President-elect Donald Trump plans to relinquish management of his businesses, but he still intends to retain an ownership stake in his sprawling real-estate and branding empire.

Trump’s adult sons, Donald Trump, Jr. and Eric Trump, will run the company, along with a Trump Organization executive. Trump will not make any corporate decisions during his time in the White House, his aides said.

Trump will put his business assets into a trust, and an ethics adviser will join the company’s management team. The adviser, who has not yet been named, will review and sign off on any new business deals that raise potential conflicts of interests, lawyer Sheri Dillon announced Wednesday. The company also will hire a chief compliance counsel to police potential conflicts.

She said the Trump Organization will not complete any new foreign deals, but will continue to pursue new domestic business during Trump's presidency.

Trump and his aides say they are establishing a clear dividing line between his presidency and the business and note that conflicts of interest laws that govern most executive branch employees do not apply to the president or vice president.

"I could actually run my business and run government at the same time," Trump said Wednesday during a news conference, his first since winning the presidency. "I don't like the way that looks, but I would be able to do that if I wanted to."

Trump said he recently rejected $2 billion worth of business deals in Dubai. "I turned it down," he said. "I didn't have to turn it down."
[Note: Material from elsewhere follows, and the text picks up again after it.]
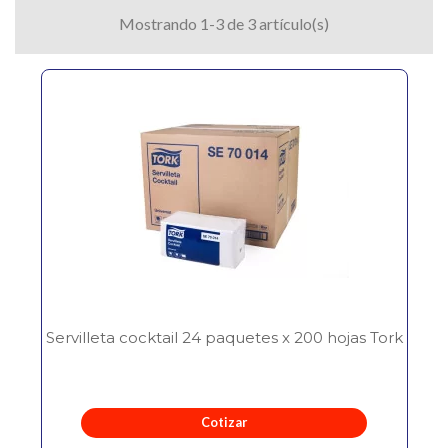
Mostrando 1-3 de 3 artículo(s)
Servilleta cocktail 24 paquetes x 200 hojas Tork
Cotizar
Trump’s action falls well short of recommendations by ethics experts, who have called on him to sell off his assets and put them in a blind trust, not controlled by him or his family members. Most recent presidents have used blind trusts. President Obama’s assets are in mutual funds and Treasury bonds.
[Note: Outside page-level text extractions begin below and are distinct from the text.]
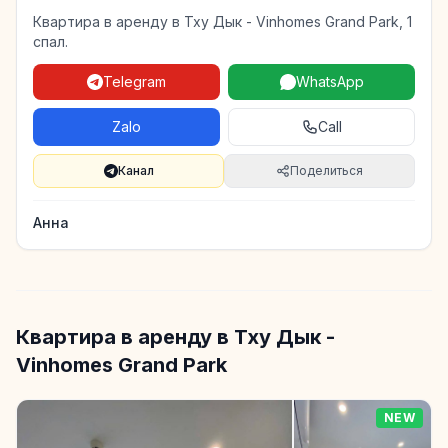
Квартира в аренду в Тху Дык - Vinhomes Grand Park, 1
спал.
Telegram
WhatsApp
Zalo
Call
Канал
Поделиться
Анна
Квартира в аренду в Тху Дык -
Vinhomes Grand Park
NEW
The long-anticipated announcement about his business dealings came nine days before his Jan. 20 swearing-in.

His ownership of the hundreds of companies that make up the Trump Organization has raised the potential for conflicts of interests unprecedented for U.S. presidents. Trump has begun to walk away from some of his business interests in recent months, ending projects in countries such as Brazil and Georgia. He also has announced plans to shutter his foundation.

However, Trump’s companies still have global ties. In a series of tweets last year, Trump pledged the Trump Organization would engage in “no new deals” while he’s in office.
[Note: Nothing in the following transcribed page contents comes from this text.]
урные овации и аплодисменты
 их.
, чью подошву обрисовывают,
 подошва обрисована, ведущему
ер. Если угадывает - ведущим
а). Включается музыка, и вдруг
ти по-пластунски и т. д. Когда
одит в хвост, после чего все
On Wednesday, Dillon said that prohibition would apply only to new agreements overseas while Trump is in the White House, and said the company will continue to enter into new contracts domestically. Those arrangements, she said, will be reviewed by the ethics adviser and outside experts.

Ethics watchdogs, however, have warned that Trump could run afoul of the “Emoluments Clause,” an anti-bribery provision of the Constitution that forbids the president from receiving profits or gain from foreign government.

Trump aides argue that the clause does not apply to “fair value exchanges,” such as a foreign government paying to stay at the Trump International Hotel in Washington. To avoid the appearance of any conflicts, Trump has decided to donate the profits from foreign payments at his hotels to the U.S. treasury, Dillon said.